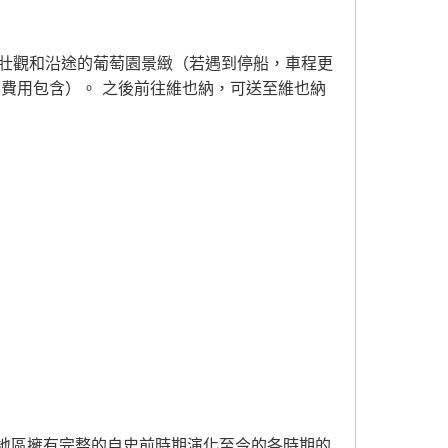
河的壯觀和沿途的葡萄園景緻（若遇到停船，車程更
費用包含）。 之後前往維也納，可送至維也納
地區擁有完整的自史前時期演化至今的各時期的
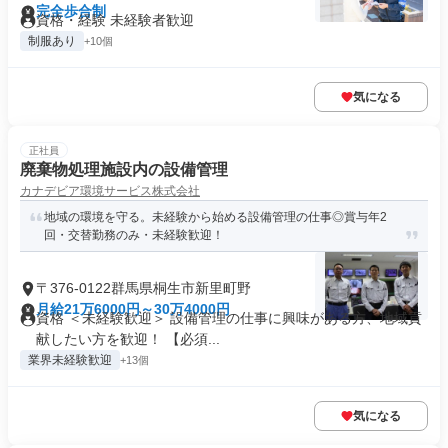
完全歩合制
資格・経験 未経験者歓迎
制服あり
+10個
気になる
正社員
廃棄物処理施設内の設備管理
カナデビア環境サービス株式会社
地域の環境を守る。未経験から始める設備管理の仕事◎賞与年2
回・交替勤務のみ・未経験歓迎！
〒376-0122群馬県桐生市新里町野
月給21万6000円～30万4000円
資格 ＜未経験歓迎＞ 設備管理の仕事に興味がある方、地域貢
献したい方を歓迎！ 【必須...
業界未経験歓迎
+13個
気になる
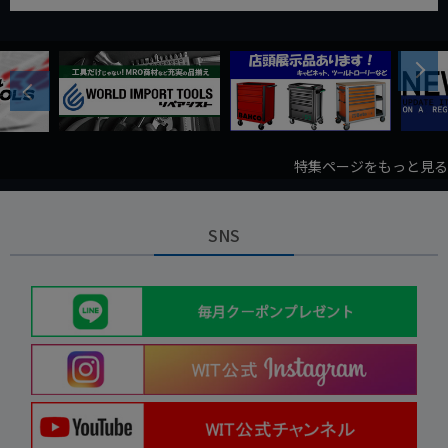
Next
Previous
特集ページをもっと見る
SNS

_ _ _

Restate, exactly as they appear, the line with "資格・経験 未経験者歓迎" and all the lines after it up to the end of the data above; images do not belong in the copy.

資格・経験 未経験者歓迎
制服あり
+10個
気になる
正社員
廃棄物処理施設内の設備管理
カナデビア環境サービス株式会社
地域の環境を守る。未経験から始める設備管理の仕事◎賞与年2
回・交替勤務のみ・未経験歓迎！
〒376-0122群馬県桐生市新里町野
月給21万6000円～30万4000円
資格 ＜未経験歓迎＞ 設備管理の仕事に興味がある方、地域貢
献したい方を歓迎！ 【必須...
業界未経験歓迎
+13個
気になる
Next
Previous
特集ページをもっと見る
SNS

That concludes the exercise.